He was not frightened, because by now he was used to it.
“When we were first married,” she said, “I was very, very wretched. I would weep, weep, weep at night! And in the morning, often my maid would have to put my pillow-case out upon the window-ledge to dry. Fortunately, it was in Sicily, so it never took long.”
-- Vainglory (1915)
To watch the trees slip past in the dusk was entrancing quite. In a meadow a shepardess with one white wether stood up and waved her crook.
“Poor Palmer seems completely worn out.” The maid stirred slightly at her name.
“When Greek meets Greek, miss,” she asked informingly, “can you tell me what they’re supposed to do?”
“Since we’re all English,” Miss O’Brookomore replied, “I don’t think it matters. . . . “
For the last ten days or so, I have been crazy from the heat, sick as a dog, demented by details and generally inattentive. But all the while I’ve been planning to post a piece here, which I finally decided to call Major Minor, which is the name of a fine Peter Blegvad song that appears on his album, The Naked Shakespeare.
Originally, I had simply intended to write a short appreciation (because I am not a professional critic, that seemed to be the proper appellation for my projected effort) of the 20th century English novelist and playwright Patrick Hamilton, who is probably best known for his successful stage plays Rope and Gaslight, both later made into famous, highly regarded motion pictures.

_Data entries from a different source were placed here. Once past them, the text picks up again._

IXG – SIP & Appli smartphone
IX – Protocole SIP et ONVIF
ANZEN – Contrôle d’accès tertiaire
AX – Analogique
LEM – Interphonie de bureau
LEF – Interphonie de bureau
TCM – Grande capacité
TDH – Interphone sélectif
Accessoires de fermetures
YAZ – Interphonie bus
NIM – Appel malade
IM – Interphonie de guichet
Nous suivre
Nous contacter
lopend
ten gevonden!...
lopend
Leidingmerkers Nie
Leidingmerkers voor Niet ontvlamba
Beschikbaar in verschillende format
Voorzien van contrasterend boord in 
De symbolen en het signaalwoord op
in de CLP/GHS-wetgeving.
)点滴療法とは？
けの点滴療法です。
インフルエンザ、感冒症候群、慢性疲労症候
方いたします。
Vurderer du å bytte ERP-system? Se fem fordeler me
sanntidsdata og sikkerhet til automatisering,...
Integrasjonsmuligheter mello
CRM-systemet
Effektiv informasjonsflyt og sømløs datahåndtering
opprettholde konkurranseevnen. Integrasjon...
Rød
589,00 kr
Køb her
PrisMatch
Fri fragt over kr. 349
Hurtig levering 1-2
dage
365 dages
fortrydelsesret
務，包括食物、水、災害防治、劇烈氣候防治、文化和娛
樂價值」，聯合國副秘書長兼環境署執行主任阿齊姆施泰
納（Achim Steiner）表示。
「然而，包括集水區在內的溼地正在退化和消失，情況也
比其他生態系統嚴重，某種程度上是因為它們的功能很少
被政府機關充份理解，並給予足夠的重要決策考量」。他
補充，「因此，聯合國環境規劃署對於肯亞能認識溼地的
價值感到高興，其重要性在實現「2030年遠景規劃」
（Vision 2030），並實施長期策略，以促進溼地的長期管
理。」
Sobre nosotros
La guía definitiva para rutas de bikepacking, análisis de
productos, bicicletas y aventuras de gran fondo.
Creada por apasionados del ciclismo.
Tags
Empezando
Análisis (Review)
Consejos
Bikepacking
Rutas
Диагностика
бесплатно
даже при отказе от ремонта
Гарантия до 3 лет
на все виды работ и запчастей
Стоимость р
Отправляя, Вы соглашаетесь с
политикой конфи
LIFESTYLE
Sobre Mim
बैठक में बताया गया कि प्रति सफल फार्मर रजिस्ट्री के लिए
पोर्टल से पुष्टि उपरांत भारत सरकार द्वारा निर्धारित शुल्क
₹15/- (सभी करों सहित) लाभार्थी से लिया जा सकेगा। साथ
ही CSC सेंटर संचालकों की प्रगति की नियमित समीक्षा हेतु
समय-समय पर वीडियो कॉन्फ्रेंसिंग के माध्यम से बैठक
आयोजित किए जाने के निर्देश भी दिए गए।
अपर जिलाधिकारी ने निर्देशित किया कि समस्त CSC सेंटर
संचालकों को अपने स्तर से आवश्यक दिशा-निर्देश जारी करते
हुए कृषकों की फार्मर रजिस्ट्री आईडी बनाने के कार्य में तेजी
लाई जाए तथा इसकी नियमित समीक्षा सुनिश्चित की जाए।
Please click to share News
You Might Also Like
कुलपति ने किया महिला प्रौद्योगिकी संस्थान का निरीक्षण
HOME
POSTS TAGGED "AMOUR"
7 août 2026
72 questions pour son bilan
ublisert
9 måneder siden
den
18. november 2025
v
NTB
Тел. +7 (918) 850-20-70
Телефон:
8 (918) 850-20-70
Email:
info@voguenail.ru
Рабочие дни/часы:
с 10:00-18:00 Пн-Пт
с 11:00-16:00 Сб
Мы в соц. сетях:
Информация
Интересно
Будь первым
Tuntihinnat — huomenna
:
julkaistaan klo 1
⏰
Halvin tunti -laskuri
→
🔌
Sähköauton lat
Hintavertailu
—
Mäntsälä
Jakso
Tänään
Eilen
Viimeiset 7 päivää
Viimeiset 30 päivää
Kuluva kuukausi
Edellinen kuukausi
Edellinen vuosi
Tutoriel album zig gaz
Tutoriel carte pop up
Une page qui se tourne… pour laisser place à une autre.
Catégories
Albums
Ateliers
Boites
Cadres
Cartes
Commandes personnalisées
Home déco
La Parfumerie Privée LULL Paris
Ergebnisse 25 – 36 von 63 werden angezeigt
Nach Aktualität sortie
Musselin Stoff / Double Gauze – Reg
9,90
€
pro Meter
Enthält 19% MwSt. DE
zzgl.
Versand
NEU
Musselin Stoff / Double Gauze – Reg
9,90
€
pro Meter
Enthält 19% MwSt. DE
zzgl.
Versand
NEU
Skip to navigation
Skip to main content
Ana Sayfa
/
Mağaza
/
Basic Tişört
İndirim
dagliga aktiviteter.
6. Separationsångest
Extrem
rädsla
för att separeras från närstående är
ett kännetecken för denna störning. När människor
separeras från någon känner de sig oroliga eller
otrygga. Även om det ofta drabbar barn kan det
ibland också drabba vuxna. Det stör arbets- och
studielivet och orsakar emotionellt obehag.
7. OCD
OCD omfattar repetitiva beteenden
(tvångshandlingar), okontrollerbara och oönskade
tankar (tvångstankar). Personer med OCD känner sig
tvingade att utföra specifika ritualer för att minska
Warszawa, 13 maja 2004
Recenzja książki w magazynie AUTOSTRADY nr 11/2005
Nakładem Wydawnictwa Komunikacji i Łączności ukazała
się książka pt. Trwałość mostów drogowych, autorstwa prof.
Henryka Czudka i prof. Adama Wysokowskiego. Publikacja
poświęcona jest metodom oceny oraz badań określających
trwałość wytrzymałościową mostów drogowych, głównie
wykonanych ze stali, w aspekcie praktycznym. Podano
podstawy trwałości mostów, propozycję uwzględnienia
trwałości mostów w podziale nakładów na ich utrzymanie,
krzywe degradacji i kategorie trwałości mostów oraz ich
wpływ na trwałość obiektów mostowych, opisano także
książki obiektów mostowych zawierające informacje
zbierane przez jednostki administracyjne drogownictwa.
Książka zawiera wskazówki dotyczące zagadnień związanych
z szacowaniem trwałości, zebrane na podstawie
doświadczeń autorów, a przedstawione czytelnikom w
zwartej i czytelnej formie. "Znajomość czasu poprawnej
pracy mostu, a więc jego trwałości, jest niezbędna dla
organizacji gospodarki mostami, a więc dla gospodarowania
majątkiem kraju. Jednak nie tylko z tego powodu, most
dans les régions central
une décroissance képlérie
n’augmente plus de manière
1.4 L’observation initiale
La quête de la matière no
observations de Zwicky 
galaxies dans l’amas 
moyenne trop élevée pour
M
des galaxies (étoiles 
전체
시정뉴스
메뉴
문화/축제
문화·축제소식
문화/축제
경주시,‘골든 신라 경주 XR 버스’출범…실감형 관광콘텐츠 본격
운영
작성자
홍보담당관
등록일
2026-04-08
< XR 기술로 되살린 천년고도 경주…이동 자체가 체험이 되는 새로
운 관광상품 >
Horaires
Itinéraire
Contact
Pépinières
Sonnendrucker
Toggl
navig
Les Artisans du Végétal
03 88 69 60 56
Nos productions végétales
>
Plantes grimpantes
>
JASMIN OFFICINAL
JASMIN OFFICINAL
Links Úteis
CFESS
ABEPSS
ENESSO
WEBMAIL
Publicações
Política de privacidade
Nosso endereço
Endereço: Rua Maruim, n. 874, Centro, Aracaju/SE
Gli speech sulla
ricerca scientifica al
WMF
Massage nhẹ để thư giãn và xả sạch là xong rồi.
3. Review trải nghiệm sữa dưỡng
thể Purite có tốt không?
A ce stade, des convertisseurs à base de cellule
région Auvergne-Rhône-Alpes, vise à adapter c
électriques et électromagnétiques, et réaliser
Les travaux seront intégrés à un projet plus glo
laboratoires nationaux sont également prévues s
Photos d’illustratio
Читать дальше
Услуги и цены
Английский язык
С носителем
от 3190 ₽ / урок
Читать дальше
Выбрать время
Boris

Although I enjoy both plays (and think the recent transformation of “gaslight” into a verb is fascinating, if disturbing, language and behavior issue), I strongly prefer Hamilton’s novels (early to late, from Craven House through Unknown Assailant) and thought I would include in the post the section of Claud Cockburn’s memorable introduction to The Slaves of Solitude where he recalls Hamilton’s extraordinarily acute powers of physical and psychological observation, even in crowded settings like London pubs, which can overwhelm most people with their buzz and din, and his “bat’s wing ear” for dialogue. I also planned to include several selections from Hamilton’s work, including an excerpt from his remarkable, underrated early “graphic novel”, Impromptu In Moribundia (which illustrates Hamilton ability to raise and transform what might be viewed as tiresome political polemic into genuinely moving story-telling and art), and the short final section of Mr. Stimson and Mr. Gorse where we leave the story of Ernest Ralph Gorse (Hamilton describes his protagonist as “the worst man in the world” and creates a riveting portrait, sustained over a long haul, of a sociopath) proper, and are suddenly placed on a different plane of convincing, frightening prophecy, which has unfortunately proved to be a largely accurate picture of European and western life. Rounding the post out would be the inclusion of several charming “author photos”, including the one showing the great man’s drawing room in his flat at The Albany in London (also home to Lord Byron, William Gladstone, Raffles, Jack Worthing, Graham Greene, Anthony Armstrong-Jones, Sir Kenneth Clark, Terrence Rattigan and Terence Stamp, among other notables).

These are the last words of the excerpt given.